What’s more, it shows how the widget works to be able to choose between showing boolean values or list values.

[1]:

%load_ext autoreload

%autoreload 2
import warnings

import lours
from lours.dataset import from_caipy
from lours.utils.testing import assert_dataset_equal

warnings.simplefilter(action="ignore", category=FutureWarning)

Booleanization example#

Automatic booleanization#

By default, when using from_caipy with use_schema set to True, it booleanizes the dataset.

See more info about advanced parsing with caipy and schemas in the related tutorial : Demo schemas

[2]:

from_caipy(
    "../../test_lours/test_data/caipy_dataset/tags/small_tagged_dataset/",
    use_schema=True,
    booleanize=True,
)

Also, note that by default, columns are shown as they appear on the dataframe, i.e. raw columns with boolean value, but the default display option can be changed in the lours.utils module.

[3]:

lours.utils.DISPLAY_NESTED_COLUMNS = True
lours.utils.DISPLAY_UNBOOLEANIZED = True
from_caipy(
    "../../test_lours/test_data/caipy_dataset/tags/small_tagged_dataset/",
    use_schema=True,
    booleanize=True,
)

Manual Booleanization#

If you select booleanize=False when loading with from_caipy, you will keep the item column. To booleanize it manually, you can call the method .booleanize Make sure that the column names you give to that method are only composed of iterables in each cell (be it set or list)

[4]:

dataset = from_caipy(
    "../../test_lours/test_data/caipy_dataset/tags/small_tagged_dataset/",
    json_schema="default",
    booleanize=False,
)

[5]:

dataset

[6]:

booleanized = dataset.booleanize("attributes.colors")
booleanized

Working with booleanized data#

See how simpler it is to filter annotations based on attributes.colors :

In this example, we are interested into keeping annotations that have “red” in their “colors”

With a regular dataset, you will need to call the very inefficient .apply method.

[7]:

dataset.loc_annot[dataset.annotations["attributes.colors"].apply(lambda x: "red" in x)]

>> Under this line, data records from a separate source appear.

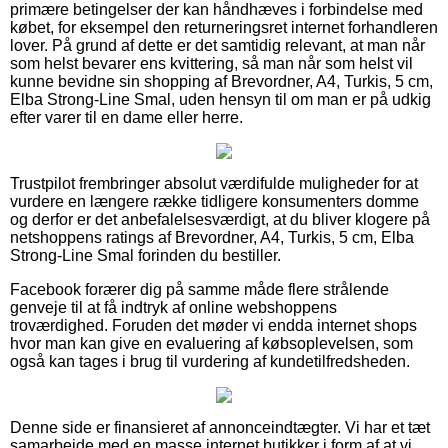
primære betingelser der kan håndhæves i forbindelse med
købet, for eksempel den returneringsret internet forhandleren
lover. På grund af dette er det samtidig relevant, at man når
som helst bevarer ens kvittering, så man når som helst vil
kunne bevidne sin shopping af Brevordner, A4, Turkis, 5 cm,
Elba Strong-Line Smal, uden hensyn til om man er på udkig
efter varer til en dame eller herre.
Trustpilot frembringer absolut værdifulde muligheder for at
vurdere en længere række tidligere konsumenters domme
og derfor er det anbefalelsesværdigt, at du bliver klogere på
netshoppens ratings af Brevordner, A4, Turkis, 5 cm, Elba
Strong-Line Smal forinden du bestiller.
Facebook forærer dig på samme måde flere strålende
genveje til at få indtryk af online webshoppens
troværdighed. Foruden det møder vi endda internet shops
hvor man kan give en evaluering af købsoplevelsen, som
også kan tages i brug til vurdering af kundetilfredsheden.
Denne side er finansieret af annonceindtægter. Vi har et tæt
samarbejde med en masse internet butikker i form af at vi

With a booleanized dataset, you can directly call the .loc_annot method with the attributes.colors.red column.

[8]:

booleanized.loc_annot[booleanized.annotations["attributes.colors.red"]]

Debooleanization#

Although the booleanized columns are dropped in favor of the boolean ones, we keep track of them in a special attribute Dataset.booleanized_columns

As such, we can use the debooleanize method to get back to the original dataset. Note that this method has to be used for several io methods :

to_caipy
to_caipy_generic
to_coco
to_fiftyone

[9]:

debool = booleanized.debooleanize()
assert_dataset_equal(debool, dataset)
debool